Assignment -> With the string "door" as the filter, copy each matching line from the records.

[Saved entries]
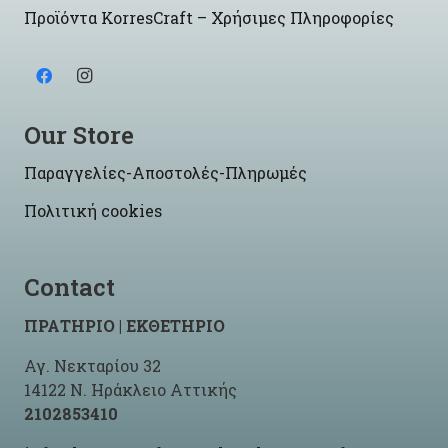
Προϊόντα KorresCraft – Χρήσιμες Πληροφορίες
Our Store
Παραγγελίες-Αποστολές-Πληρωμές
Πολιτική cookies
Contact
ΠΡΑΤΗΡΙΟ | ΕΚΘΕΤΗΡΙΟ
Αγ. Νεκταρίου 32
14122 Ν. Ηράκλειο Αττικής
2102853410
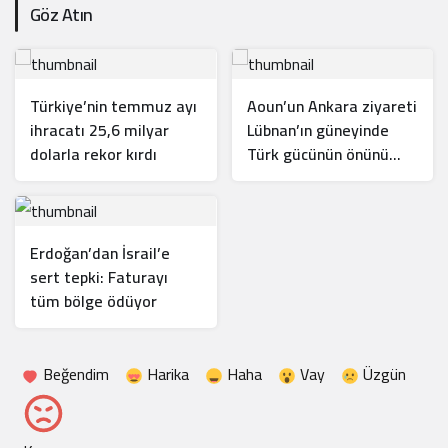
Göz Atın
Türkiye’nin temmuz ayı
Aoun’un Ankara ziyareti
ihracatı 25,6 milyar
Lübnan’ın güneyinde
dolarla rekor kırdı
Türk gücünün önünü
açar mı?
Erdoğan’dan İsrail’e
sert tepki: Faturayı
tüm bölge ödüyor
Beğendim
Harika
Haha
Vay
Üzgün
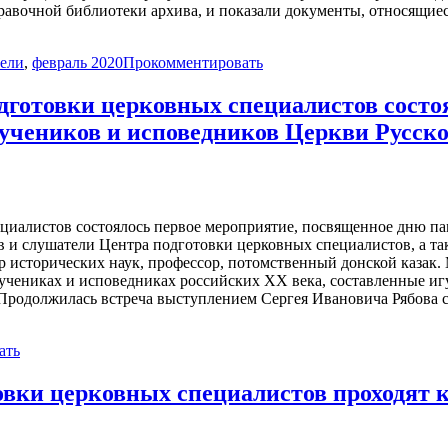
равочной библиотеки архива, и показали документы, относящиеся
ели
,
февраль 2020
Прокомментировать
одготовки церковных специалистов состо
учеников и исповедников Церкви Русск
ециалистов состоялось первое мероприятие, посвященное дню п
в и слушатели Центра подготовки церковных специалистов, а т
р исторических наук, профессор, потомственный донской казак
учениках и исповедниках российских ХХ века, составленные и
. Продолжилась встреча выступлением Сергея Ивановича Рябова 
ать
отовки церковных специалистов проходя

---

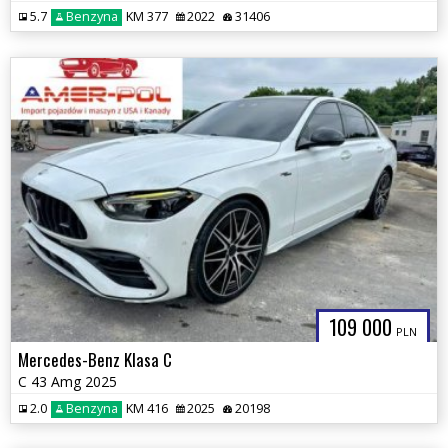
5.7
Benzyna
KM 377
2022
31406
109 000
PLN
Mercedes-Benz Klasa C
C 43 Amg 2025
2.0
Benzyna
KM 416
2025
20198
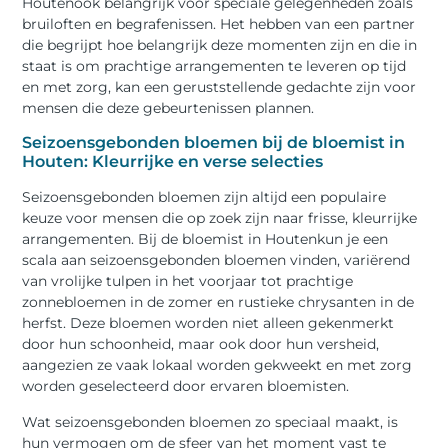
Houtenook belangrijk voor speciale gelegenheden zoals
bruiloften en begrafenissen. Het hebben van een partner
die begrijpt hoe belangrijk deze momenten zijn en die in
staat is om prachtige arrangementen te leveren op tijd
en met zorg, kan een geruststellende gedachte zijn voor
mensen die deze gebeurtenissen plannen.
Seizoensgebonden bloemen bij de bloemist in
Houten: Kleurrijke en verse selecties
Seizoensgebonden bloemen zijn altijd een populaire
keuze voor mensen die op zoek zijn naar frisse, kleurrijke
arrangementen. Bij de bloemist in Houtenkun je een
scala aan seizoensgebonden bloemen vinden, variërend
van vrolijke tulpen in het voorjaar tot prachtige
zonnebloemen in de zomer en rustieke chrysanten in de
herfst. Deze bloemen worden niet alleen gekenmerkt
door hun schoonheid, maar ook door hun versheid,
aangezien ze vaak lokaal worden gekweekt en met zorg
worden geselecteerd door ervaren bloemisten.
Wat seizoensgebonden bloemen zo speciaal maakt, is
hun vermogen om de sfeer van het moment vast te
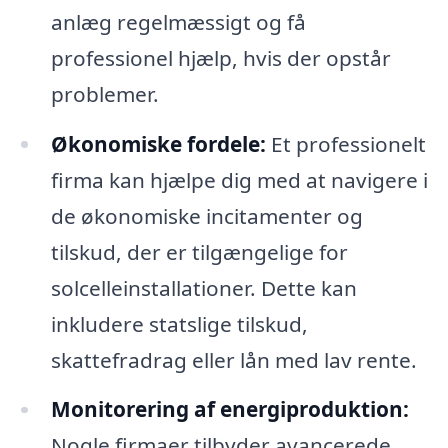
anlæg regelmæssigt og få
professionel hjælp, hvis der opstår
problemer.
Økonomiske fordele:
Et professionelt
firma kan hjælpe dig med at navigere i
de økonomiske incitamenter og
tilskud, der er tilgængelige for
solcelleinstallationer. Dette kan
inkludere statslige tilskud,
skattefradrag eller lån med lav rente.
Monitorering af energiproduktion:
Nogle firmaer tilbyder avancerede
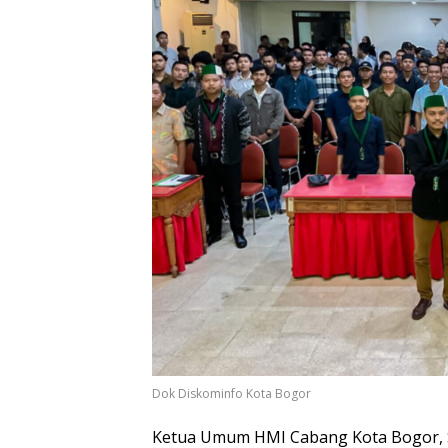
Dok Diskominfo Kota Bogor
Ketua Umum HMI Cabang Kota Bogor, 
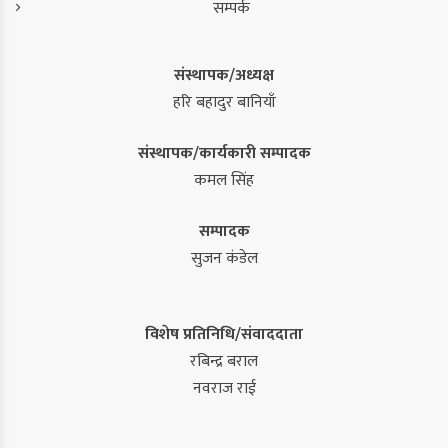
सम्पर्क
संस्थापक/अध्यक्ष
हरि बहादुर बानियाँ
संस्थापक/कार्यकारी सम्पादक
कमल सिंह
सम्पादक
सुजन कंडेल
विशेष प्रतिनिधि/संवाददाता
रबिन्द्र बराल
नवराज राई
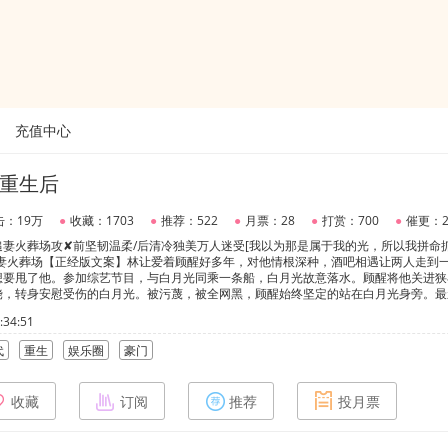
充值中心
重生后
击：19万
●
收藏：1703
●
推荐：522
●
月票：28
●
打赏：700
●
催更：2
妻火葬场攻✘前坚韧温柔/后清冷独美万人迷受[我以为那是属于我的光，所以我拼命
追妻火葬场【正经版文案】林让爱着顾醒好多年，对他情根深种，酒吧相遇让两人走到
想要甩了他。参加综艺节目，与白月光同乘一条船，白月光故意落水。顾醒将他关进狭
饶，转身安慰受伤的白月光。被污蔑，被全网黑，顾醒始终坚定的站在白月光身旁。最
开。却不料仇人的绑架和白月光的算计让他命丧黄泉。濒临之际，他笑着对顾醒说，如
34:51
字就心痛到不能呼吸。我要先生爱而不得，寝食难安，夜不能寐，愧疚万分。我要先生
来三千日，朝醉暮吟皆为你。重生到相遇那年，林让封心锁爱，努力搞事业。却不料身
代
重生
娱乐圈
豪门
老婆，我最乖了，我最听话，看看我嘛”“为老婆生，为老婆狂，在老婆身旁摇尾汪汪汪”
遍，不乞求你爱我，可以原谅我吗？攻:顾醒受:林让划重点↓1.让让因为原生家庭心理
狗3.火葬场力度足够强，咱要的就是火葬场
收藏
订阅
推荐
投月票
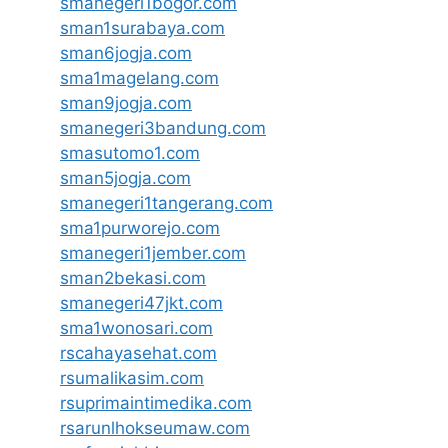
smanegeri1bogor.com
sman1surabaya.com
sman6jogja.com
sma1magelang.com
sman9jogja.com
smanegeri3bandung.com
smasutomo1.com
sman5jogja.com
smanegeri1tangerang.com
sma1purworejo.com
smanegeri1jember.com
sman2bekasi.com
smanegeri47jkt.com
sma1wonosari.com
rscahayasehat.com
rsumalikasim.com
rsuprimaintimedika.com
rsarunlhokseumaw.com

Exercise answer ->
door hun schoonheid, maar ook door hun versheid,
worden geselecteerd door ervaren bloemisten.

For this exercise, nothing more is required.